Kep atma töreninden aklımda kalacaklar bizim bölümün pankartının unutulması olmasına rağmen yılmayıp yürüyüş sırası için sıkıştığımız çalılık kılıklı yerde duruma el koyarak pankartı "Küresel ve Uluslararası İlişkiler"den el yordamıyla olması gereken "Siyaset Bilimi ve Uluslararası İlişkiler"e çevirmemiz ve akabinde gelen ne menem bölümmüşüz demek ki bizi unutmuşlar hissi olsa da... Hocalarımız törene gelmeye tenezzül etmemiş olsa da... Uzun konuşmalar, saçma konuşmalar, o konuşmaların içine giren "Hong Kong'a giderken bavula konan ekmekler", "Bu okulda çok çınar var" ile başlayan Wikipedia çınar ağacı bilgileri ya da uzayıp giden "Selam olsun!!"lar duygusallıktan değil sinirden bizi ağlama noktasına getirse de... Diploma töreninde birbirini alkışlayan tek bölüm ve fakat bu arada en oturmak bilmez yaramaz çocuk havasında bölüm olduğunu da gösteren tek bölüm olsak da... Diplomalarımızı alma şeklimize çok bayılmasak da...
Boğaziçi bizim evimizdi 4 yıldır. İçinde türlü mutluluklar, sıkıntılar, üzüntüler yaşadığımız, saçmalıklar yaptığımız ve çimlerinde yata yata büyüdüğümüz yerdi. Ben iki yıl daha bu evde olacağım evet. Ama eskisi gibi de olmayacak tabii. "Those were the days" demeyi bilmek gerek şimdi. O güzel günlere katkısı olan herkese iyi ki varsınız demek de gerek. Seviyorum sizi bilin demek gerek.

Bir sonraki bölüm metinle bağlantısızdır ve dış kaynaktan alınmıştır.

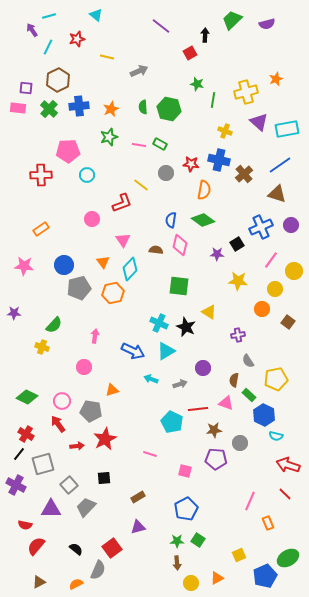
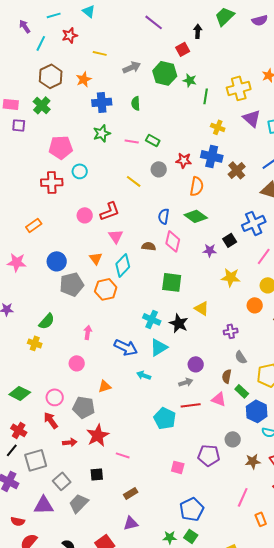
cyan line: (49, 16) -> (54, 15), moved
purple square: (26, 88) -> (19, 125), moved
blue cross: (79, 106) -> (102, 102), moved
orange star: (111, 109) -> (84, 79), moved
green hexagon: (169, 109) -> (165, 73), moved
red cross: (41, 175) -> (52, 182), moved
red L-shape: (122, 203) -> (110, 211), moved
gray arrow: (180, 384) -> (186, 382), moved
brown star: (214, 430) -> (253, 461), moved
pink line: (150, 454) -> (123, 455), moved
blue pentagon: (186, 509) -> (192, 509), moved

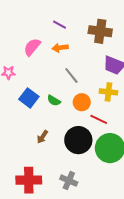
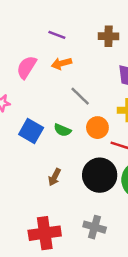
brown cross: (100, 31) -> (109, 36), size x0.7

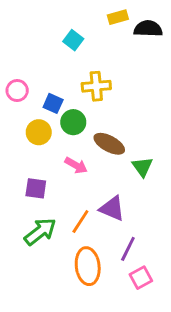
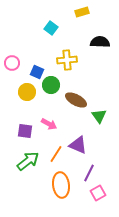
black semicircle: (148, 29) -> (100, 42), moved
pink arrow: (76, 165) -> (49, 124), moved

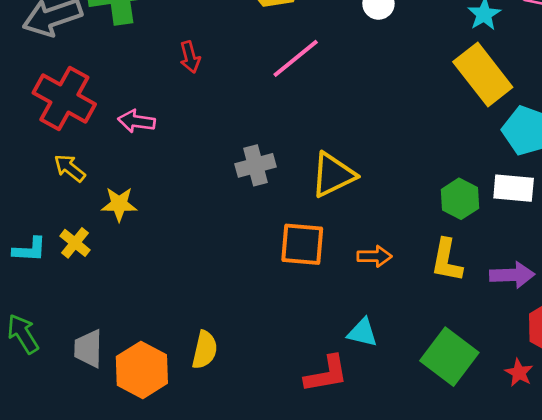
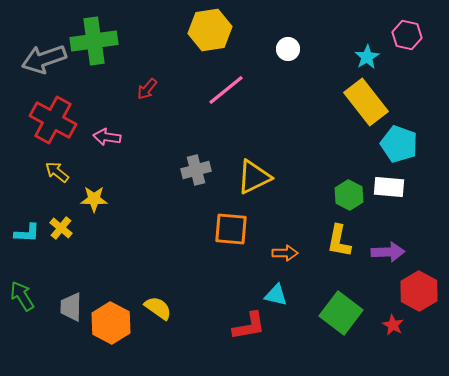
red arrow: (190, 57) -> (147, 89), turned 55
orange arrow: (374, 256) -> (285, 253), moved
yellow semicircle: (205, 350) -> (158, 308), turned -68

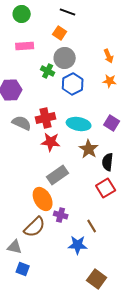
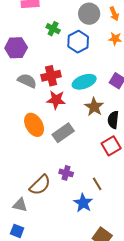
gray circle: (65, 58) -> (89, 14), moved
cyan ellipse: (79, 124) -> (84, 82), turned -30
orange ellipse: (43, 199) -> (34, 125), moved
blue star: (78, 245) -> (83, 203), turned 30
blue square: (23, 269) -> (17, 231), moved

Çok duygusal olduysam takılmayınız bana efem. Lisede yaşayamadığım mezuniyeti doya doya ve daha anlamlı şekilde yaşıyorum günlerdir ondandır. Okulun bitimiyle etraftan peş peşe duyulan evlilik planları ve hatta baloda şahit olunan evlenme teklifinin ardından "ya biz hakikaten büyüdük ya böhüüü" etkisi de olabilir o ayrı.